如果executor要想和driver交互必须拿到driver的EndpointRef,通过driver的EndpointRef来调接口访问。
driver启动时,会在driver中注册一个Endpoint服务,并暴露自己的ip和端口。executor端生成driver的EndpointRef,就主要需要两个参数就行:driver的host(ip)和port。
导入Maven依赖
<dependency>
<groupId>org.apache.spark</groupId>
<artifactId>spark-core_2.11</artifactId>
<version>2.4.0</version>
</dependency>
定义RPC Server端的ip(localhost)。port(57992)、服务名称(hello-rpc-service)
object HelloRpcSettings {
val rpcName = "hello-rpc-service"
val port = 57992
val hostname="localhost"
def getName() = {
rpcName
}
def getPort(): Int = {
port
}
def getHostname():String={
hostname
}
}
定义RPC的Endpoint类和发送数据类SayHi/SayBye
case class SayHi(msg: String)
case class SayBye(msg: String)
import org.apache.spark.rpc.{RpcCallContext, RpcEndpoint, RpcEnv}
class HelloEndpoint(override val rpcEnv: RpcEnv) extends RpcEndpoint {
override def onStart(): Unit = {
println(rpcEnv.address)
println("start hello endpoint")
}
override def receive: PartialFunction[Any, Unit] = {
case SayHi(msg) =>
println(s"receive $msg" )
}
override def receiveAndReply(context: RpcCallContext): PartialFunction[Any, Unit] = {
case SayHi(msg) => {
println(s"receive $msg")
context.reply(s"hi, $msg")
}
case SayBye(msg) => {
println(s"receive $msg")
context.reply(s"bye, $msg")
}
}
override def onStop(): Unit = {
println("stop hello endpoint")
}
}
定义RPC 服务提供者
import org.apache.spark.{SecurityManager, SparkConf, SparkContext, SparkEnv}
import org.apache.spark.rpc._
import org.apache.spark.sql.SparkSession
object RpcServerTest {
def main(args: Array[String]): Unit = {
val conf: SparkConf = new SparkConf()
val sparkSession = SparkSession.builder().config(conf).master("local[*]").appName("test rpc").getOrCreate()

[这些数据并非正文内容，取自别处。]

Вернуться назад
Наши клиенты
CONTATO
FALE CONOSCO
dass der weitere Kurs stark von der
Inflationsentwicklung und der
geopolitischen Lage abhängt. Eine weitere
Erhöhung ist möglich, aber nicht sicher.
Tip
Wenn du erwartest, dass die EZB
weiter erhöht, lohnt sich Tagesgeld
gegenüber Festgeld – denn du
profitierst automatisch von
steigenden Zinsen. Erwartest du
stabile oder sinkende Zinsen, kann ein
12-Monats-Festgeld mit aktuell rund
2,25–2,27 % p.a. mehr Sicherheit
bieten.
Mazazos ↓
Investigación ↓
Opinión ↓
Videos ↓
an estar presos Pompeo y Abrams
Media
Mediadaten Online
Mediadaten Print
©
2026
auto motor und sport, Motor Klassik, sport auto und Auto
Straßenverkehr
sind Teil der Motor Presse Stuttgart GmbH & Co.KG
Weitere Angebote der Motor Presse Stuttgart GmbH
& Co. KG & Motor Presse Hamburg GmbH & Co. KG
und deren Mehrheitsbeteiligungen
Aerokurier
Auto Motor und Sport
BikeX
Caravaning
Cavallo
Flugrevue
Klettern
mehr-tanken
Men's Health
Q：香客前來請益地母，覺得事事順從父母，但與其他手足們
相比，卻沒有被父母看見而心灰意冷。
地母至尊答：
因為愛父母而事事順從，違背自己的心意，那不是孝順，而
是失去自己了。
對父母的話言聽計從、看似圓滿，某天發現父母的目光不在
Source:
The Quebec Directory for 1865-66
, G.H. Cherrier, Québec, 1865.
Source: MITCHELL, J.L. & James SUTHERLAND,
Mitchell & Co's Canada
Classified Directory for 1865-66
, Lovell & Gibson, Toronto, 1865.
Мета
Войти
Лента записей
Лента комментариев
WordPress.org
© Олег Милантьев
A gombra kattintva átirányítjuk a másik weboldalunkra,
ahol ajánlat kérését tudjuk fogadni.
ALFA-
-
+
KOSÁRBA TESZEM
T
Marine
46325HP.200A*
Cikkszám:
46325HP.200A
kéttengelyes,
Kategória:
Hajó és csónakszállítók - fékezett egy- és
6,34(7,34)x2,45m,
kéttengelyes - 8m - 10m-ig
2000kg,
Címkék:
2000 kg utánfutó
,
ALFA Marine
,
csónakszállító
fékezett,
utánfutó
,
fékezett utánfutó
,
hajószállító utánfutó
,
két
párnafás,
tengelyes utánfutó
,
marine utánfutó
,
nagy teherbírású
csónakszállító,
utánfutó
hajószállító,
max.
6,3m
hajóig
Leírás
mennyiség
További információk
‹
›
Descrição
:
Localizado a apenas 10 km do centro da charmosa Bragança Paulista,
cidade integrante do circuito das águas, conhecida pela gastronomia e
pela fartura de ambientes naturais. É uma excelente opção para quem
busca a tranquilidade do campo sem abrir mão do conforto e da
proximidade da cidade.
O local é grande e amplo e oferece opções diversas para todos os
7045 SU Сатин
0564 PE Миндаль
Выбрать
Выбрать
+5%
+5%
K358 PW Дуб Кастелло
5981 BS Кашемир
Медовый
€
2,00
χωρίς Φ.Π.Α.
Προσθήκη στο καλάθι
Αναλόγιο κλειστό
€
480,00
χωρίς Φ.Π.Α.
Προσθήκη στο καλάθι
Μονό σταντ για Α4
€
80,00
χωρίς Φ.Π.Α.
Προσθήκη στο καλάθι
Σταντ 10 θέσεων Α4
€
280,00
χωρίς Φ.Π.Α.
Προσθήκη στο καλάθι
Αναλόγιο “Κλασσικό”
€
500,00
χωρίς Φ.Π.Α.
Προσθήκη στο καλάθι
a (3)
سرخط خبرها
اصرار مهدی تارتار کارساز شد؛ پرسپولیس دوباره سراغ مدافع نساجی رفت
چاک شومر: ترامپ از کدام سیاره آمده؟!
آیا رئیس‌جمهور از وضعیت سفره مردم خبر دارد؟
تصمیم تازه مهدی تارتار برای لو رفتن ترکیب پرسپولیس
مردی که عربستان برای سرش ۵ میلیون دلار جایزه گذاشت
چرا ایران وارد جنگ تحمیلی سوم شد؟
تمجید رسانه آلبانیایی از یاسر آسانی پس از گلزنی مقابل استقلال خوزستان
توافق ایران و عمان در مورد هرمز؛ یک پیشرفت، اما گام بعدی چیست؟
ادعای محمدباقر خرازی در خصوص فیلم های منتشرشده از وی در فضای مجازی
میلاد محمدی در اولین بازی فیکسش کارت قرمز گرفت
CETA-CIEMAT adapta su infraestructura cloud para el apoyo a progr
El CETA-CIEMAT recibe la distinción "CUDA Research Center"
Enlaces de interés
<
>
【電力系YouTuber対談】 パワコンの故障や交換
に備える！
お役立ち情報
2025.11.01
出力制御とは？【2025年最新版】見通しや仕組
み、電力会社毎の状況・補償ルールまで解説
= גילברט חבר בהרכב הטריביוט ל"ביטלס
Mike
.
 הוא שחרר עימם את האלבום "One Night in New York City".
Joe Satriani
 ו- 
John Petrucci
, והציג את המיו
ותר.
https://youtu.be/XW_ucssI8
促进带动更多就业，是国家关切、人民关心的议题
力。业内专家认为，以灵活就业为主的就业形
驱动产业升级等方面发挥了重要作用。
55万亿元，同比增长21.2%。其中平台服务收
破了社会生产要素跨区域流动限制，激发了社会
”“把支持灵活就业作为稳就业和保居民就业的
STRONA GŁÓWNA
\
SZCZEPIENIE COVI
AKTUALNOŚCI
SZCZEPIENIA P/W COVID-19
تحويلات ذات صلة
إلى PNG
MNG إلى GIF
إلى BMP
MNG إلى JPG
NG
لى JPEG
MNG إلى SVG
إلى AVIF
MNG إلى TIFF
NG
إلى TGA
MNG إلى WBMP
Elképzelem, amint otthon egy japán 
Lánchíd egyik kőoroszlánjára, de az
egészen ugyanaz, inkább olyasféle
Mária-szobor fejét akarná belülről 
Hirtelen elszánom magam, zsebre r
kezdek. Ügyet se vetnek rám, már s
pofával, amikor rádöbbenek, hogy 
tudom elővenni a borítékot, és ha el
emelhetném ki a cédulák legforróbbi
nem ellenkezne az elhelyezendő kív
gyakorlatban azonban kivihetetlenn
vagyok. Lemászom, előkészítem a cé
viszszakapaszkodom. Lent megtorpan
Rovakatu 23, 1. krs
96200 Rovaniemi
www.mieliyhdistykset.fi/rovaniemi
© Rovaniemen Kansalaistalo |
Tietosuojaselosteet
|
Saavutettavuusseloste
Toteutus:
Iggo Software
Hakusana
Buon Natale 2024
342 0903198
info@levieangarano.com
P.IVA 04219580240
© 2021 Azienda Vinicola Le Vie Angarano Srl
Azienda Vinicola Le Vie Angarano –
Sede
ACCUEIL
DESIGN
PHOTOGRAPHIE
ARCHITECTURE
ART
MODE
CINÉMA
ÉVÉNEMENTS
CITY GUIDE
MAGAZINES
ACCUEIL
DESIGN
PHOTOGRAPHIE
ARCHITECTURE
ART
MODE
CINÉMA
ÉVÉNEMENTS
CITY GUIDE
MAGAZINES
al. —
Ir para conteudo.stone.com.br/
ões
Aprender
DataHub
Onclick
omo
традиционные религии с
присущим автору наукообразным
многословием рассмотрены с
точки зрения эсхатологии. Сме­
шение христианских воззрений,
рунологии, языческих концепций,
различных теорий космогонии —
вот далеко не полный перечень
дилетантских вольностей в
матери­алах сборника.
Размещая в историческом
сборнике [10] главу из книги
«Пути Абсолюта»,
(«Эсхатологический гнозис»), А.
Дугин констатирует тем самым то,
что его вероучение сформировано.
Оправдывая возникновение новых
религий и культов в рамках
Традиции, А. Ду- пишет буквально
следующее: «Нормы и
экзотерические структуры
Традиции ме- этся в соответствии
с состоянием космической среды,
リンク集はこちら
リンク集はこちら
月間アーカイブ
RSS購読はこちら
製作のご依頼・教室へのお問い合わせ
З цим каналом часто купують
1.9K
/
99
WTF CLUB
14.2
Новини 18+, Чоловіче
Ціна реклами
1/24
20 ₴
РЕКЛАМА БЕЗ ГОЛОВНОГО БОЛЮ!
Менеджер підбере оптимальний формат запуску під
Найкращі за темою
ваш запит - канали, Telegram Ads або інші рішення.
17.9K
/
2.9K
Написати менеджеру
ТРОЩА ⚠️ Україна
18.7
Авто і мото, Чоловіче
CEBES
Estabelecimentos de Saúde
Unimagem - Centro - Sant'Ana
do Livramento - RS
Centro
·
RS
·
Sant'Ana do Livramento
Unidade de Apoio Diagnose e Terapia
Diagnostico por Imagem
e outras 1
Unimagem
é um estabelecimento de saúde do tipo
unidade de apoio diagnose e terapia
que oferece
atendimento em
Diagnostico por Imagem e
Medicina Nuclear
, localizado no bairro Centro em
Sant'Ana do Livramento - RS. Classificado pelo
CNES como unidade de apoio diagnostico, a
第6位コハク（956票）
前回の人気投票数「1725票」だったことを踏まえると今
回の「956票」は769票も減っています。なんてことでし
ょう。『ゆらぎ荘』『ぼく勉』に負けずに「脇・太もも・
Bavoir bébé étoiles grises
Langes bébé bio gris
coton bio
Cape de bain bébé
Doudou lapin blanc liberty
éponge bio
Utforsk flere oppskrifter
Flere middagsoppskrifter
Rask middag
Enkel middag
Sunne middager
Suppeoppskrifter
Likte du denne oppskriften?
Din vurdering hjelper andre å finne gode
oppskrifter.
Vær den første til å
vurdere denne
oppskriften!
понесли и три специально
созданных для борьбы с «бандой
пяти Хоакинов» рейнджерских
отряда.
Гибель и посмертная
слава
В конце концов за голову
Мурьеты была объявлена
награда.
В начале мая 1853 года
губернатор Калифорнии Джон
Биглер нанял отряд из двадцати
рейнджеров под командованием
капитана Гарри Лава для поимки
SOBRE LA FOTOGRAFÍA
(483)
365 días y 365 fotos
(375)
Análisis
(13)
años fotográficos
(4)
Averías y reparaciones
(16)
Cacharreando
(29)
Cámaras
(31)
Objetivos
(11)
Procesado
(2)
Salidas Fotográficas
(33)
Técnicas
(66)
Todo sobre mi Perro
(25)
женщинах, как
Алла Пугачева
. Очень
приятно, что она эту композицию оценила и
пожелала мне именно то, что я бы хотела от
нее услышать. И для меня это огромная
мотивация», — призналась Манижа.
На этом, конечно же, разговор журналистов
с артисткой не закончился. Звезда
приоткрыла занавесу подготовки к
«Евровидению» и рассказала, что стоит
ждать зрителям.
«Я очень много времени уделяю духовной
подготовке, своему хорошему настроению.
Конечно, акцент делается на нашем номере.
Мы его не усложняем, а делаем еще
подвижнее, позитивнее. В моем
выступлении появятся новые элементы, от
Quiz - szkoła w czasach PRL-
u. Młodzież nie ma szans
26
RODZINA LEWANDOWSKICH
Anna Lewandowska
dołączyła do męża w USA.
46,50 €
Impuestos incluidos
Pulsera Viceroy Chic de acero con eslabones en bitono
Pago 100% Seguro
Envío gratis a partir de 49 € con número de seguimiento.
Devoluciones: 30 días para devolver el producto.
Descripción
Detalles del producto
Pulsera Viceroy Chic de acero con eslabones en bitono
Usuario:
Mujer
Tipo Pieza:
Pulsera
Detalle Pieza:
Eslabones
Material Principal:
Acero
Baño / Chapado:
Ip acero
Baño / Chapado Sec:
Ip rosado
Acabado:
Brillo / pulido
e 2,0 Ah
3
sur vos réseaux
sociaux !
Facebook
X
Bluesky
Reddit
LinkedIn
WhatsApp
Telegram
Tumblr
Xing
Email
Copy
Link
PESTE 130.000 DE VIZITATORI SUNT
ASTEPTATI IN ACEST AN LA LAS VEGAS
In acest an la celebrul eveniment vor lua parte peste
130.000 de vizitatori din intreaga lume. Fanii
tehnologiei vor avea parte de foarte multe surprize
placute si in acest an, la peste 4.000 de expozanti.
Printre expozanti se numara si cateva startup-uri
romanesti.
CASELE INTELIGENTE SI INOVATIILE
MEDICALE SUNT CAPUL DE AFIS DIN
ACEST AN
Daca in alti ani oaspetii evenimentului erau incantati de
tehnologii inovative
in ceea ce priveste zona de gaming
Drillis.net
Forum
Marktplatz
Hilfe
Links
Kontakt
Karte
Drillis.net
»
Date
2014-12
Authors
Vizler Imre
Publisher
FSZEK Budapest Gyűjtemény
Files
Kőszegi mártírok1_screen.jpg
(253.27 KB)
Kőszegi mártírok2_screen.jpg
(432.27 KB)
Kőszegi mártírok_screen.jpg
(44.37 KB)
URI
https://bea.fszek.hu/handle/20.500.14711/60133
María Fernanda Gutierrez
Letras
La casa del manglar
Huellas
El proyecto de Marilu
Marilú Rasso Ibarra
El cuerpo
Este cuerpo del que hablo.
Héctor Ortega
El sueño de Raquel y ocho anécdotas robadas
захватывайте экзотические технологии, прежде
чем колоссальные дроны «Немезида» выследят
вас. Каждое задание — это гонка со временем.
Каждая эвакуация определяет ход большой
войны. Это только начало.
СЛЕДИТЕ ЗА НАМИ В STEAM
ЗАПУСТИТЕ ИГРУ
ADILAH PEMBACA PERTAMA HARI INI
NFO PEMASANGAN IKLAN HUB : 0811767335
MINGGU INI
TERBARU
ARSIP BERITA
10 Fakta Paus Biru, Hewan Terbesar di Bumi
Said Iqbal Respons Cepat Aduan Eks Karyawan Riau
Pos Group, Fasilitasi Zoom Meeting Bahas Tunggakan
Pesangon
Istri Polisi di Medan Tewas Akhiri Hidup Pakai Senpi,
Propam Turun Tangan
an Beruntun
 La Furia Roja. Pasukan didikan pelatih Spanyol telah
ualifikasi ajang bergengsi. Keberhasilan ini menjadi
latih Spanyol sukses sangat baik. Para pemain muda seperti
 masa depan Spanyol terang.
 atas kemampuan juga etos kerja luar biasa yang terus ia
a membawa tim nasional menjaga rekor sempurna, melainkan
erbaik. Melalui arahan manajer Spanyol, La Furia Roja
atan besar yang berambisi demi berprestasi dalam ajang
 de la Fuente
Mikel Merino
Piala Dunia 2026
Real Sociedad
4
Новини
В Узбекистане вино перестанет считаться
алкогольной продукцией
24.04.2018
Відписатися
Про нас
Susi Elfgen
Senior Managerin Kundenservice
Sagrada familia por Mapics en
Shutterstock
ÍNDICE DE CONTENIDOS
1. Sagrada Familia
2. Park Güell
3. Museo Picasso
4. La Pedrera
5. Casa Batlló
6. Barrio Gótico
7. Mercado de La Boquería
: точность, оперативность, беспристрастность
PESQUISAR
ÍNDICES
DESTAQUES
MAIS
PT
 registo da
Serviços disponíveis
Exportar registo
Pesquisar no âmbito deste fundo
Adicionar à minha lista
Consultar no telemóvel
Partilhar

val sparkContext: SparkContext = sparkSession.sparkContext
val sparkEnv: SparkEnv = sparkContext.env
val rpcEnv = RpcEnv.create(HelloRpcSettings.getName(), HelloRpcSettings.getHostname(), HelloRpcSettings.getHostname(), HelloRpcSettings.getPort(), conf,
sparkEnv.securityManager, 1, false)
val helloEndpoint: RpcEndpoint = new HelloEndpoint(rpcEnv)
rpcEnv.setupEndpoint(HelloRpcSettings.getName(), helloEndpoint)
rpcEnv.awaitTermination()
}
}
定义RPC服务使用者
import org.apache.spark.{SecurityManager, SparkConf, SparkContext, SparkEnv}
import org.apache.spark.rpc.{RpcAddress, RpcEndpointRef, RpcEnv, RpcEnvConfig}
import org.apache.spark.sql.{Dataset, Row, SparkSession}
import scala.concurrent.duration.Duration
import scala.concurrent.{Await, Future}
object RpcClientTest {
def main(args: Array[String]): Unit = {
val conf: SparkConf = new SparkConf()
val sparkSession = SparkSession.builder().config(conf).master("local[*]").appName("test rpc").getOrCreate()
val sparkContext: SparkContext = sparkSession.sparkContext
val sparkEnv: SparkEnv = sparkContext.env
val rpcEnv: RpcEnv = RpcEnv.create(HelloRpcSettings.getName(),HelloRpcSettings.getHostname(),HelloRpcSettings.getPort(),conf,sparkEnv.securityManager,false)
val endPointRef: RpcEndpointRef = rpcEnv.setupEndpointRef(RpcAddress(HelloRpcSettings.getHostname(), HelloRpcSettings.getPort()), HelloRpcSettings.getName())
import scala.concurrent.ExecutionContext.Implicits.global
endPointRef.send(SayHi("test send"))
val future: Future[String] = endPointRef.ask[String](SayHi("neo"))
future.onComplete {
case scala.util.Success(value) => println(s"Got the result = $value")
case scala.util.Failure(e) => println(s"Got error: $e")
}
Await.result(future, Duration.apply("30s"))
val res = endPointRef.askSync[String](SayBye("test askSync"))
println(res)
sparkSession.stop()
}
}
启动RPC 服务提供者
Using Spark's default log4j profile: org/apache/spark/log4j-defaults.properties
// :: INFO SparkContext: Running Spark version 2.4.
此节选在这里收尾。